Resource optimality is concerned, in the context of this work, with the overheads introduced by fault-tolerance: space and time. Space overhead expresses the additionally required physical resources (e.g. hardware), and time overhead is dictated by the complexity of the fault-tolerance mechanisms (e.g. how long it takes to implement them). Furthermore, assuming that the quantum circuit formalism is well-known, it is possible to classify quantum circuit elements into operations (gates, subcircuits) and wires (qubits). As a result, as shown in Fig. 1 , one can abstract each operation as a box. The circuit diagram can be further transformed into a box diagram, similar to the one from Fig. 2 , by parameterising operation box dimensions with values representing the associated space and time overheads.
At this point, fault-tolerant quantum circuit optimisation can be defined as the task of reducing overheads without impacting circuit fault-tolerance.

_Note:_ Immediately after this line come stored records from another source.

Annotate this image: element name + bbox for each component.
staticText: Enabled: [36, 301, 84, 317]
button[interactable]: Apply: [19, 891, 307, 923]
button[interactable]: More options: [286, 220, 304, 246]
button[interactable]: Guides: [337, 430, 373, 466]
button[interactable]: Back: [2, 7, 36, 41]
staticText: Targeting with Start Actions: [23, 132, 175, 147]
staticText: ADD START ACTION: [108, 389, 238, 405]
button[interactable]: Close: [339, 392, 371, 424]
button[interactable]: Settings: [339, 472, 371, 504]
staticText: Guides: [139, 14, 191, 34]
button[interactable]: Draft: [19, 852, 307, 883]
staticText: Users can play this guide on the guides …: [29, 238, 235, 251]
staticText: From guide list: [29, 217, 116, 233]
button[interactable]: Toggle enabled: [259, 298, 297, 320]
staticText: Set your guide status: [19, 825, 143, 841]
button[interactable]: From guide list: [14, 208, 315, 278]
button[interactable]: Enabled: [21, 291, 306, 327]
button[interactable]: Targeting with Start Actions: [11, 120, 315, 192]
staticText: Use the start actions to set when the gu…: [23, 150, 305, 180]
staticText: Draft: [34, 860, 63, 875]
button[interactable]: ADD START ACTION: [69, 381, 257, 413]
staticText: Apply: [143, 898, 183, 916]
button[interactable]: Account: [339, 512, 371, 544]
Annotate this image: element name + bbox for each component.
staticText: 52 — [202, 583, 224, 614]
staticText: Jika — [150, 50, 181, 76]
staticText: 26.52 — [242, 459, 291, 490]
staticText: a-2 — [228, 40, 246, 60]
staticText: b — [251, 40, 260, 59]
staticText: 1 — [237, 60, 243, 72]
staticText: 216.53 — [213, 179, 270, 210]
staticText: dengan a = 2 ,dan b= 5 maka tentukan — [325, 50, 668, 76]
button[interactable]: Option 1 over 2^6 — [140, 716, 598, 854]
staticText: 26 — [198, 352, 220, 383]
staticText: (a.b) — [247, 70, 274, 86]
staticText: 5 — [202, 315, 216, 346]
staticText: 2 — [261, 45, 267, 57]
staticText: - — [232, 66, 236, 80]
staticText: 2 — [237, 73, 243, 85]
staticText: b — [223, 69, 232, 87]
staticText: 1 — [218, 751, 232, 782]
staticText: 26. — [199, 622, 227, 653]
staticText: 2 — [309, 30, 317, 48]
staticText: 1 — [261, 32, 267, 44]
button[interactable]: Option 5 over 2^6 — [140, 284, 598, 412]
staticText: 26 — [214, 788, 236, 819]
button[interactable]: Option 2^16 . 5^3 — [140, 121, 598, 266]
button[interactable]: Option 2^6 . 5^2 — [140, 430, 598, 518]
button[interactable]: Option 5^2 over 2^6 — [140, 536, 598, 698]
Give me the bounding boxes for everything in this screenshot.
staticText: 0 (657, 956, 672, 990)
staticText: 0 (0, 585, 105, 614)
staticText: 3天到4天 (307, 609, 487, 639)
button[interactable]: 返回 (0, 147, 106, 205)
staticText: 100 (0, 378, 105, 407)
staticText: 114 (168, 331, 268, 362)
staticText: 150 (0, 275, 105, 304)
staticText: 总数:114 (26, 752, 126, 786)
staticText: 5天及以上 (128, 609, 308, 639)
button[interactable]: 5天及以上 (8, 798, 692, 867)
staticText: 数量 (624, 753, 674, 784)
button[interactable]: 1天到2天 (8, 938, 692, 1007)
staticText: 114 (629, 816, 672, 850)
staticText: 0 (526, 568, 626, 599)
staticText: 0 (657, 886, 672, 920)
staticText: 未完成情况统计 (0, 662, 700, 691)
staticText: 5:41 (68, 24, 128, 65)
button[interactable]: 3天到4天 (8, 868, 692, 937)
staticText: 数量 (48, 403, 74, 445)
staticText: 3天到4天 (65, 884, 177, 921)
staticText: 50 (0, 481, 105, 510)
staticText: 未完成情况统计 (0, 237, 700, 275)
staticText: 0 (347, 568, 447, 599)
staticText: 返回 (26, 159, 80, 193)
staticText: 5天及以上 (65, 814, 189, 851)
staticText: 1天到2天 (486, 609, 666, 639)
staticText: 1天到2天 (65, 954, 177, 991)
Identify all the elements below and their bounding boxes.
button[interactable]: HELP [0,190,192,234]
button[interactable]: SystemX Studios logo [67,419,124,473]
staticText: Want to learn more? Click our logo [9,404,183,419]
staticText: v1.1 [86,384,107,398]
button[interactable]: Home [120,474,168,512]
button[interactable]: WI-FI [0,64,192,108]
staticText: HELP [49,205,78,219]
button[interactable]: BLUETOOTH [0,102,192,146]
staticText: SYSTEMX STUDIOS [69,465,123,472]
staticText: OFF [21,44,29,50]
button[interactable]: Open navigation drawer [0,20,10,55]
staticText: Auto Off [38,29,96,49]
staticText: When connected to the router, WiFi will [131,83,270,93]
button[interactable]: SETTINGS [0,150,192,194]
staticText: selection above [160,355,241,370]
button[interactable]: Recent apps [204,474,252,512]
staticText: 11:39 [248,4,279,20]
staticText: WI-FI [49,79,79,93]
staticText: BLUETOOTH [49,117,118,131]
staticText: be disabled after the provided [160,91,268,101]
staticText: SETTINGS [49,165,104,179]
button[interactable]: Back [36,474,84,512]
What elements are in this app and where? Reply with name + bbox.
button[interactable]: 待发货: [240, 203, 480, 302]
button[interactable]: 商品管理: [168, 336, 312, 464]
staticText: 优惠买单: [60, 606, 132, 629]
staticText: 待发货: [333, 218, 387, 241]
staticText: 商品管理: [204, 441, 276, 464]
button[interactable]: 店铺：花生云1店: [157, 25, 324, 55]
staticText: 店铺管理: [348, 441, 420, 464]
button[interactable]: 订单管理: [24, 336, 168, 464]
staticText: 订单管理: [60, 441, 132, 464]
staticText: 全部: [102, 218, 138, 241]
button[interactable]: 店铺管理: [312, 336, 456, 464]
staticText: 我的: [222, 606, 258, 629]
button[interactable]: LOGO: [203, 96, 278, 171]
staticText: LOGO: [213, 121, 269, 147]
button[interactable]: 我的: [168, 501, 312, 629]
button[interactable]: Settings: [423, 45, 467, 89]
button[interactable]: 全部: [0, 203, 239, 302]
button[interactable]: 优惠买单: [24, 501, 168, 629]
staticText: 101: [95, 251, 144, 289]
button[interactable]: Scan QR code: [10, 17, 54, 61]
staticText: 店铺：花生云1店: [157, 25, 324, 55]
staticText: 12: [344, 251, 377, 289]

Considering that hardware failure rates cannot be easily lowered (technological difficulties), there are at least two optimisation strategies: 1) either more capable QECCs are used (information theoretic perspective), or 2) the circuit operations are (re)arranged in a manner which utilises less resources (circuit design automation perspective). This work focuses on the latter approach, and argues that an efficient optimisation can be performed only at circuit run time because, as to be shown in the following, some circuit operations have a probabilistic nature: did the operation fail or not?; does the operation need to be repeated or not? Even for deterministic circuit operations, the quantum computing hardware needs to be dynamically allocated.
This work recognises that the optimisation of some fault-tolerant quantum circuits, as presented in the Chosen Approach section, is a scheduling problem related to place and route methods. It is shown that online scheduling is a necessity for resource efficiency when surface QECCs [6] are used.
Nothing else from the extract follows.